▶ [Activity] Each line below from the one containing "made several very basic errors, which when" through the one containing "Master Project Portfolio" is to be given again exactly, and no line outside that span.

▶ [Data shown]

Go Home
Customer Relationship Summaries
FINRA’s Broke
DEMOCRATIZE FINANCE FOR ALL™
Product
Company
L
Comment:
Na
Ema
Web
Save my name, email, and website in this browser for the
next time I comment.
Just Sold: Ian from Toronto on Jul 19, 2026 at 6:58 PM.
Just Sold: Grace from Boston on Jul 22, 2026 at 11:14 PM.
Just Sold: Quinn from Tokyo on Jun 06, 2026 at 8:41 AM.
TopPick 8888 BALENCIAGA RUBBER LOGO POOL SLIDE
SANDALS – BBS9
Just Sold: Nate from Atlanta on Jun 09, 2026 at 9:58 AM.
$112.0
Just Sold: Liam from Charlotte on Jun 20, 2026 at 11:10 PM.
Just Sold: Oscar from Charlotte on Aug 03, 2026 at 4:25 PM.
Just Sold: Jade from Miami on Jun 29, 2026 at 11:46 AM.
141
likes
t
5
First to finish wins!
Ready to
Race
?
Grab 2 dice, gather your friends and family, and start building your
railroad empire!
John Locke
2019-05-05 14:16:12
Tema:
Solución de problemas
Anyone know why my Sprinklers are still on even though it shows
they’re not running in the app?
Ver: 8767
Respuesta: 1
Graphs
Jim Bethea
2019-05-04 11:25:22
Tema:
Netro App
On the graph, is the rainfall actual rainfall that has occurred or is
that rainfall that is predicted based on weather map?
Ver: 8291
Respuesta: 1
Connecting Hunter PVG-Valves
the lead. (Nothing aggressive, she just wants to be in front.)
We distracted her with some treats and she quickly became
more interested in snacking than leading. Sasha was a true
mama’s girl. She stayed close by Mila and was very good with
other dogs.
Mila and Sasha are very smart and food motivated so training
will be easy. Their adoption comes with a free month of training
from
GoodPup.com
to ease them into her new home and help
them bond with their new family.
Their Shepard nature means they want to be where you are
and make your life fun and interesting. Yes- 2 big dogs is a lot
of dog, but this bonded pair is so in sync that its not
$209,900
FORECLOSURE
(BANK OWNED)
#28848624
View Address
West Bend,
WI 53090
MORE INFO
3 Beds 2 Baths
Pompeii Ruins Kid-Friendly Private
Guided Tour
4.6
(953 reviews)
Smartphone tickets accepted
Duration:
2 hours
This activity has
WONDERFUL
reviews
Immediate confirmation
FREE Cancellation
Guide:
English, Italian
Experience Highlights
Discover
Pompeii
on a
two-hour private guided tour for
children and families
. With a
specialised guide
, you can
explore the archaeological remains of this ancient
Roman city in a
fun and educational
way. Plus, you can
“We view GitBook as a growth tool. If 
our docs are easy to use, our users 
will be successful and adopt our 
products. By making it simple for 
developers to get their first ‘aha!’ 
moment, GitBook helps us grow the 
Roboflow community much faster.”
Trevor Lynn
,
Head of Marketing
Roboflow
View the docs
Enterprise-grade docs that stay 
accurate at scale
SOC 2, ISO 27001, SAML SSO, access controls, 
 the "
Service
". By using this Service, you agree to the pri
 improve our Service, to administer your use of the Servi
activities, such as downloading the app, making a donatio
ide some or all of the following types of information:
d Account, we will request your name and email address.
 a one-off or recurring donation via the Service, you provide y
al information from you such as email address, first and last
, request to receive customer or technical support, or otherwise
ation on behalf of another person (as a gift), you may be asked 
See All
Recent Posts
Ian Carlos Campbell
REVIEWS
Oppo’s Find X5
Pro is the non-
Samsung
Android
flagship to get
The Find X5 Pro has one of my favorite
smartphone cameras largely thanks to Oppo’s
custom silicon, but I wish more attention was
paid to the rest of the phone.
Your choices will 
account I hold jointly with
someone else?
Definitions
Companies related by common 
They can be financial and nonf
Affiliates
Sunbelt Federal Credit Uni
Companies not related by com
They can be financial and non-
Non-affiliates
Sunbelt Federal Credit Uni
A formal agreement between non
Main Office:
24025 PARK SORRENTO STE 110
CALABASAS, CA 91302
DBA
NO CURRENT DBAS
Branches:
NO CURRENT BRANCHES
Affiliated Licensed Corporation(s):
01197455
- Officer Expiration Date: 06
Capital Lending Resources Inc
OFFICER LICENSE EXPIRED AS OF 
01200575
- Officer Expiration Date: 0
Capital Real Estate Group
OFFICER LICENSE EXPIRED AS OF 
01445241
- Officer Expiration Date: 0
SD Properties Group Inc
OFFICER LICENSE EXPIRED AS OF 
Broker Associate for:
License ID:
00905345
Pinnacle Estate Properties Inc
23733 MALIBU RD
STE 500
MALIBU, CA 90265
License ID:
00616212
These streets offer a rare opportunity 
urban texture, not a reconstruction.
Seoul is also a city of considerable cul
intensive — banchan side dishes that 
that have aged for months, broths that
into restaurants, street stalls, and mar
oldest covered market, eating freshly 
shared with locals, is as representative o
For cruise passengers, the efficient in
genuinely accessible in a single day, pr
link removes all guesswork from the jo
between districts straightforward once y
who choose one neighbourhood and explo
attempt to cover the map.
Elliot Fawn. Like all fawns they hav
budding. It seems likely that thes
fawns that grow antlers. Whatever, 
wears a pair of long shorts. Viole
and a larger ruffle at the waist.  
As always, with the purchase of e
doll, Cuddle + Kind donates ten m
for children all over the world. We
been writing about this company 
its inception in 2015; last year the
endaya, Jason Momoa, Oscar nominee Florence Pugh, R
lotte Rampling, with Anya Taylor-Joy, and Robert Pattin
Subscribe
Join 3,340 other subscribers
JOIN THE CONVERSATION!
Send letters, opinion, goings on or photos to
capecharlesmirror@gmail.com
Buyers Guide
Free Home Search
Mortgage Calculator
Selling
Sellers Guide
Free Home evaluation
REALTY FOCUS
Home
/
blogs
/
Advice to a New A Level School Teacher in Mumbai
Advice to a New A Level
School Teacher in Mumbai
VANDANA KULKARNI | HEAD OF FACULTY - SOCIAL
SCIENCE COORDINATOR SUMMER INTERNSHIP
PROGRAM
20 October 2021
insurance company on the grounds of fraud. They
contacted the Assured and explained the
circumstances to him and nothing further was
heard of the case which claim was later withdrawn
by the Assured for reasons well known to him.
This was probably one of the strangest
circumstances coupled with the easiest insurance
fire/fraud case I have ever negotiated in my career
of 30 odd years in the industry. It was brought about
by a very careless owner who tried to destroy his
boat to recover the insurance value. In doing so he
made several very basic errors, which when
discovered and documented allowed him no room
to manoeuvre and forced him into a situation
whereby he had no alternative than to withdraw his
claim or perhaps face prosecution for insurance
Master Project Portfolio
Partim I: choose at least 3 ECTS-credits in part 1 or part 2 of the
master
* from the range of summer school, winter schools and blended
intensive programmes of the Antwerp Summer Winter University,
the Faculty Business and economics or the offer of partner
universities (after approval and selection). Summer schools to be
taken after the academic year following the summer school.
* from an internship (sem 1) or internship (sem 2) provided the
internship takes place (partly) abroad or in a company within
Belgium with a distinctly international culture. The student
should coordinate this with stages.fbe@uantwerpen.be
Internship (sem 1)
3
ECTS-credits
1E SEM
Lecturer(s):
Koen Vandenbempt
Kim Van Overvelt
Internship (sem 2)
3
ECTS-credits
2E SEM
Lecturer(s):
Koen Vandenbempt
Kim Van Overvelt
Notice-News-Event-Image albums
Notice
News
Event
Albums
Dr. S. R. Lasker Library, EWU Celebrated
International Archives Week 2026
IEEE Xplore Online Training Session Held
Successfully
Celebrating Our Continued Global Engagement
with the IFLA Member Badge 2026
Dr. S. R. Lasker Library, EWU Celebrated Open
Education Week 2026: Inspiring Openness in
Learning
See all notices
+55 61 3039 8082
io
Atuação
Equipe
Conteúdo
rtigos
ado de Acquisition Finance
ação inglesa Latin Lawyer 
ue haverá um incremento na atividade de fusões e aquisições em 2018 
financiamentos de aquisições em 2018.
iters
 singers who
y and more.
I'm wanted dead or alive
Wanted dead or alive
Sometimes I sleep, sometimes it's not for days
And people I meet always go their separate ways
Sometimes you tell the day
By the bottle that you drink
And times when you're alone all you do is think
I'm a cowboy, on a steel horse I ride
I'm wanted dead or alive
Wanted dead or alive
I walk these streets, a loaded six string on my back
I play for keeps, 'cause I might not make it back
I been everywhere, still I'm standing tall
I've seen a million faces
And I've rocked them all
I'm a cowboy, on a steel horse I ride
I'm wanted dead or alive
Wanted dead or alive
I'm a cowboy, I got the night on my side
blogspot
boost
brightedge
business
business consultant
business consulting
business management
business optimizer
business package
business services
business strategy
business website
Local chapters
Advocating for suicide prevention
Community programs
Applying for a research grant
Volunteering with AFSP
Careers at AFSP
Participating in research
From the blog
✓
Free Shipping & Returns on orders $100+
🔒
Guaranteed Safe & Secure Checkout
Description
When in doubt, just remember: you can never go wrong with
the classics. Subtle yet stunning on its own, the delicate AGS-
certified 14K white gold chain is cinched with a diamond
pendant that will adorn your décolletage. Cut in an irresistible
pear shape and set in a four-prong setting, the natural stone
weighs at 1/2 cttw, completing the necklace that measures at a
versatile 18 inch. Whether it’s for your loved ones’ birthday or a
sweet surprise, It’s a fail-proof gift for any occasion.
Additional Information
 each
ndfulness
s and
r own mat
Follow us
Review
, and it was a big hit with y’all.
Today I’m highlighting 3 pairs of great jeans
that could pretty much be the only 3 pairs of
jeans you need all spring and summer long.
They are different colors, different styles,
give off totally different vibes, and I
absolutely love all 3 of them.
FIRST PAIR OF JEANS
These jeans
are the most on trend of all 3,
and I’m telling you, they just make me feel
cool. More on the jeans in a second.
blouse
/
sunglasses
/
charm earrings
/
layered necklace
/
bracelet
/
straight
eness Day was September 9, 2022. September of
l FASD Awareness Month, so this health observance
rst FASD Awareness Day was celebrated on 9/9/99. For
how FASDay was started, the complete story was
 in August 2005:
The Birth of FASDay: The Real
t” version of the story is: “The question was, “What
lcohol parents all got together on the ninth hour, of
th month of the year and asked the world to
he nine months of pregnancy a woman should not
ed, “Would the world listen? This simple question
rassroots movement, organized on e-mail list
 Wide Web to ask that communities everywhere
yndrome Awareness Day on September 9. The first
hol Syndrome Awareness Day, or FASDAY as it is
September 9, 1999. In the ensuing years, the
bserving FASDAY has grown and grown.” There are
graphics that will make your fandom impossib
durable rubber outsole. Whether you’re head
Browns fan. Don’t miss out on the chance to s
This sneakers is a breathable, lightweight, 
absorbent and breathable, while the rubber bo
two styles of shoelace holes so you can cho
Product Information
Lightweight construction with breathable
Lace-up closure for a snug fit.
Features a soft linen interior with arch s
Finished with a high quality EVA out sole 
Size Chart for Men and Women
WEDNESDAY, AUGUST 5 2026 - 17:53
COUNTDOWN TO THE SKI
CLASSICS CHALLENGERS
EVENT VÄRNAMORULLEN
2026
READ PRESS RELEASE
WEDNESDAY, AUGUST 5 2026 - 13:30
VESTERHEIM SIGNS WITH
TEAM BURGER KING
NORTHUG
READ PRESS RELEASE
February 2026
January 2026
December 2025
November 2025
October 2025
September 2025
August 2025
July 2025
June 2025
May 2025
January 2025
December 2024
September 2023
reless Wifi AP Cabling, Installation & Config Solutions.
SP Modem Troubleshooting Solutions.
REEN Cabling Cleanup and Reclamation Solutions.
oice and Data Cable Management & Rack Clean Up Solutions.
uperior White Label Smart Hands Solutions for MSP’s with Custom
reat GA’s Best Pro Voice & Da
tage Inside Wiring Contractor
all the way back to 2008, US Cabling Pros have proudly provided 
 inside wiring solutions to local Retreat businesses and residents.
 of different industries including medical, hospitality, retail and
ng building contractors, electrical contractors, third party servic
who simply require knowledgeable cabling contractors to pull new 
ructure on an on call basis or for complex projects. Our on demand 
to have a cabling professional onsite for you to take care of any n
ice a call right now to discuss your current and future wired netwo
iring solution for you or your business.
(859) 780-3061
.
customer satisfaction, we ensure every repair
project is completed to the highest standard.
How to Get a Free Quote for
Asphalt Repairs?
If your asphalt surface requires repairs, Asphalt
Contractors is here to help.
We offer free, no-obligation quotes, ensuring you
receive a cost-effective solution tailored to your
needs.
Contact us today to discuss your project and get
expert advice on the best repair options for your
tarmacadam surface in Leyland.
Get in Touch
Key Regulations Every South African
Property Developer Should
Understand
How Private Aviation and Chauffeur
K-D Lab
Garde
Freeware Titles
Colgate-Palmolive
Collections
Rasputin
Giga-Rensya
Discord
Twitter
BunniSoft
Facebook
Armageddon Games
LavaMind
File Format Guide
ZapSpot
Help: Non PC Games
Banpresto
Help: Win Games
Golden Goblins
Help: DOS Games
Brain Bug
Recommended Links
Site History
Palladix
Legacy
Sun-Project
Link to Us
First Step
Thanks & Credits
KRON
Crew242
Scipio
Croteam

▶ [Answer box]
made several very basic errors, which when
discovered and documented allowed him no room
to manoeuvre and forced him into a situation
whereby he had no alternative than to withdraw his
claim or perhaps face prosecution for insurance
Master Project Portfolio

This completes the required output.